PRANAYAMA EXERCISES (THREAD)

There are many different types of Pranayama exercises, but here are 7 Pranayama exercises that have the most practical benefits for everyday life as well as evidence-based research to support them, including:
Omkar: Chanting and extending the exhale with AUM mantra.

For relaxation and cooling the body, preparing for Yoga asanas, and a useful exercise to help you get into flow state.
Anulom Vilom/Nadi Shodhana: Alternate nostril breathing.

To activate the whole brain, for relaxation, and preparing for Yoga asanas.
Bhastrika: Bellow breathing.

For energizing the body and mind, cleansing the body, oxygenating the brain, and balancing the Ayurvedic Doshas
Kapalbhati: Rapid forced exhales while pulling in the abdomen.

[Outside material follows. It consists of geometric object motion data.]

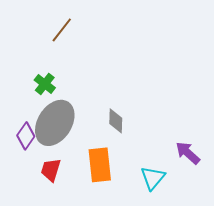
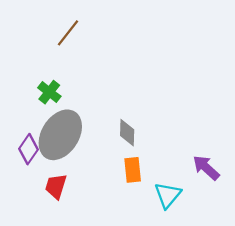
orange rectangle: (100, 165) -> (133, 170), moved, size x0.7

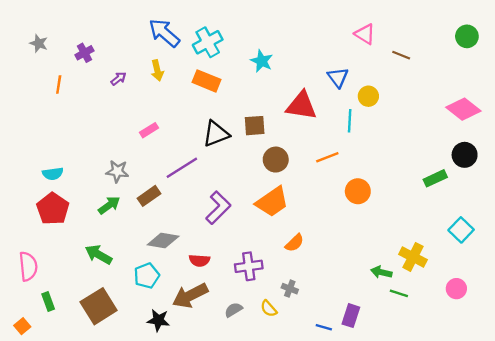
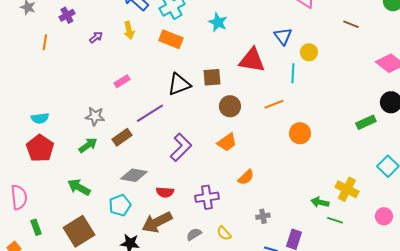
brown line: (401, 55) -> (351, 24), moved
orange trapezoid: (272, 202) -> (227, 142), size x0.7
gray cross: (290, 289) -> (263, 216), moved, turned -32

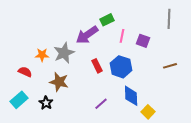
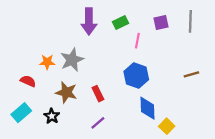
purple arrow: (87, 35) -> (89, 21), moved, turned -55
purple square: (143, 41) -> (161, 23), moved, turned -32
red rectangle: (97, 66) -> (98, 94), moved
purple line: (101, 104) -> (98, 123), moved

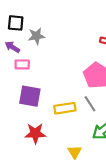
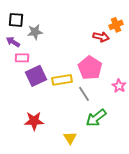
purple square: (30, 96) -> (36, 76), moved, turned -35
yellow rectangle: (65, 108) -> (62, 80), moved

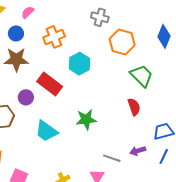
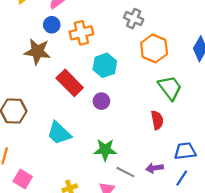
blue circle: (16, 33) -> (52, 25), moved
purple circle: (26, 97) -> (101, 101), moved
green star: (86, 120) -> (105, 150), moved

For getting rid of stale stomach gases, clearing the sinuses, increasing energy levels.
Kumbhaka: Breath retention either on inhale (puraka/antar) or on exhale (rechaka/bahir).

Promotes healing, deep meditation, builds COâ‚‚ tolerance (when held on exhale).
Ujjayi: Constricting the throat to slow down and control airflow in and out of the lungs.

For relaxing, relieving headaches, clearing sinuses, and cleansing the body of built-up toxins.
Kaki Mudra: Drinking air.

For cleansing the bowels and promoting the growth of good bacteria, also reduces hunger pangs during a fast.